EXERCISE OBJECTIVE: The answer must consist only of the lines in the records below from the line with "Obrazy můžete ihned" to the line with "1923 el hidroavión", both included, copied word for word with every picture left out.

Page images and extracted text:
□ □ □
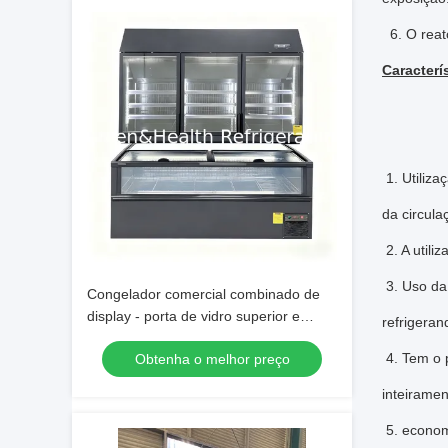
6. O reato
Caracterí
1. Utiliza
da circula
2. A utili
3. Uso da
Congelador comercial combinado de
display - porta de vidro superior e
refrigeran
congelador de ilha inferior para
4. Tem o p
Obtenha o melhor preço
supermercado
inteiramen
5. economi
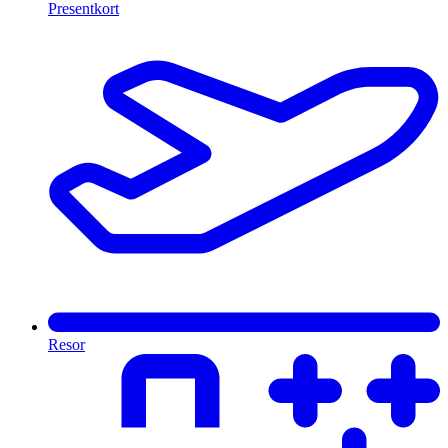
Presentkort
Resor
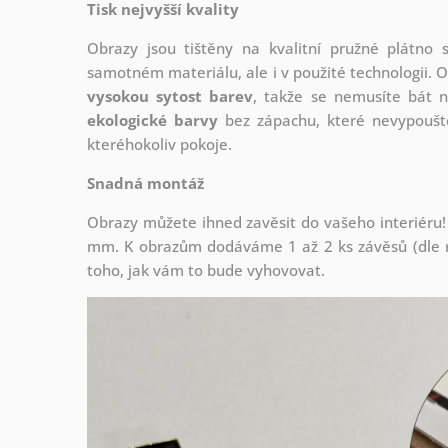
Tisk nejvyšší kvality
Obrazy jsou tištěny na kvalitní pružné plátno
samotném materiálu, ale i v použité technologii. O
vysokou sytost barev
, takže se nemusíte bát n
ekologické barvy
bez zápachu, které nevypouště
kteréhokoliv pokoje.
Snadná montáž
Obrazy můžete ihned zavěsit do vašeho interiéru!
mm. K obrazům dodáváme 1 až 2 ks závěsů (dle r
toho, jak vám to bude vyhovovat.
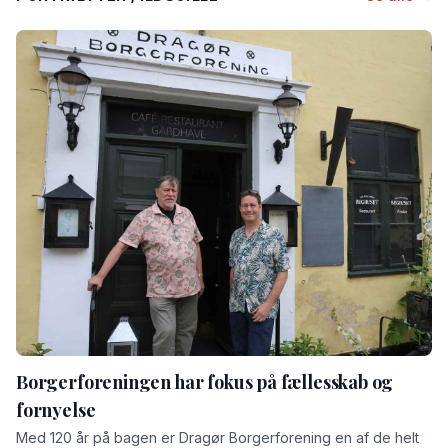
Borgerforeningen har fokus på fællesskab og
fornyelse
Med 120 år på bagen er Dragør Borgerforening en af de helt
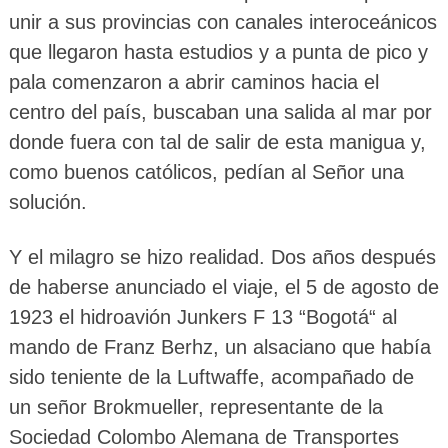
unir a sus provincias con canales interoceánicos
que llegaron hasta estudios y a punta de pico y
pala comenzaron a abrir caminos hacia el
centro del país, buscaban una salida al mar por
donde fuera con tal de salir de esta manigua y,
como buenos católicos, pedían al Señor una
solución.
Y el milagro se hizo realidad. Dos años después
de haberse anunciado el viaje, el 5 de agosto de
1923 el hidroavión Junkers F 13 “Bogotá“ al
mando de Franz Berhz, un alsaciano que había
sido teniente de la Luftwaffe, acompañado de
un señor Brokmueller, representante de la
Sociedad Colombo Alemana de Transportes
□ □ □
RESULT OF THIS TASK:
Obrazy můžete ihned zavěsit do vašeho interiéru!
mm. K obrazům dodáváme 1 až 2 ks závěsů (dle r
toho, jak vám to bude vyhovovat.
Borgerforeningen har fokus på fællesskab og
fornyelse
Med 120 år på bagen er Dragør Borgerforening en af de helt
unir a sus provincias con canales interoceánicos
que llegaron hasta estudios y a punta de pico y
pala comenzaron a abrir caminos hacia el
centro del país, buscaban una salida al mar por
donde fuera con tal de salir de esta manigua y,
como buenos católicos, pedían al Señor una
solución.
Y el milagro se hizo realidad. Dos años después
de haberse anunciado el viaje, el 5 de agosto de
1923 el hidroavión Junkers F 13 “Bogotá“ al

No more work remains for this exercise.